Overview

RocksDB is file system and storage medium agnostic. File system operations are not atomic, and are susceptible to inconsistencies in the event of system failure. Even with journaling turned on, file systems do not guarantee consistency on unclean restart. POSIX file system does not support atomic batching of operations either. Hence, it is not possible to rely on metadata embedded in RocksDB datastore files to reconstruct the last consistent state of the RocksDB on restart.

RocksDB has a built-in mechanism to overcome these limitations of POSIX file system by keeping a transactional log of RocksDB state changes called the MANIFEST. MANIFEST is used to restore RocksDB to the latest known consistent state on a restart.

Terminology

  • MANIFEST refers to the system that keeps track of RocksDB state changes in a transactional log
  • Manifest log refers to an individual log file that contains RocksDB state snapshot/edits
  • CURRENT refers to the latest manifest log

How does it work ?

MANIFEST is a transactional log of the RocksDB state changes. MANIFEST consists of - manifest log files and latest manifest file pointer. Manifest logs are rolling log files named MANIFEST-(seq number). The sequence number is always increasing. CURRENT is a special file that identifies the latest manifest log file.

On system (re)start, the latest manifest log contains the consistent state of RocksDB. Any subsequent change to RocksDB state is logged to the manifest log file. When a manifest log file exceeds a certain size, a new manifest log file is created with the snapshot of the RocksDB state. The latest manifest file pointer is updated and the file system is synced. Upon successful update to CURRENT file, the redundant manifest logs are purged.

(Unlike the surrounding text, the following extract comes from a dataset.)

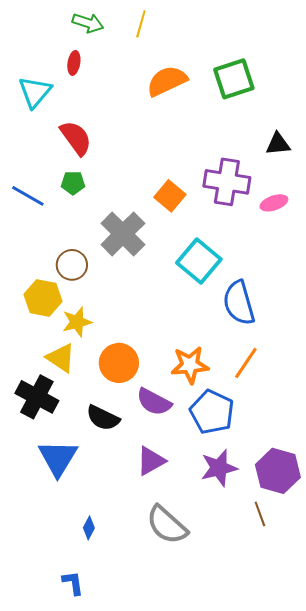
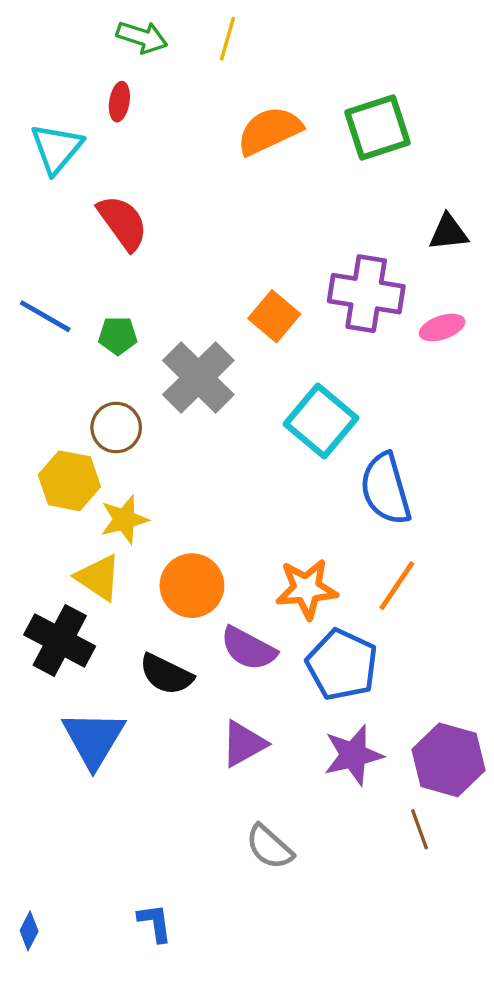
green pentagon: (73, 183) -> (118, 336), moved
gray semicircle: (167, 525) -> (269, 847), size x0.7
blue diamond: (89, 528) -> (29, 931), moved
blue L-shape: (73, 583) -> (155, 923), moved

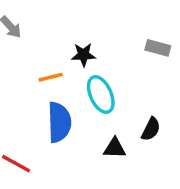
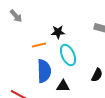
black triangle: (115, 148) -> (63, 86), moved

  1. MANIFEST = { CURRENT, MANIFEST-<seq-no>* }
  2. CURRENT = File pointer to the latest manifest log
  3. MANIFEST-<seq no> = Contains snapshot of RocksDB state and subsequent modifications

Version Edit

A certain state of RocksDB at any given time is referred to as a version (aka snapshot). Any modification to the version is considered a version edit. A version (or RocksDB state snapshot) is constructed by joining a sequence of version-edits. Essentially, a manifest log file is a sequence of version edits.

  1. version-edit = Any RocksDB state change
  2. version = { version-edit* }
  3. manifest-log-file = { version, version-edit* }
  4. = { version-edit* }

Version Edit Layout

Manifest log is a sequence of version edit records. The version edit record type is identified by the edit identification number.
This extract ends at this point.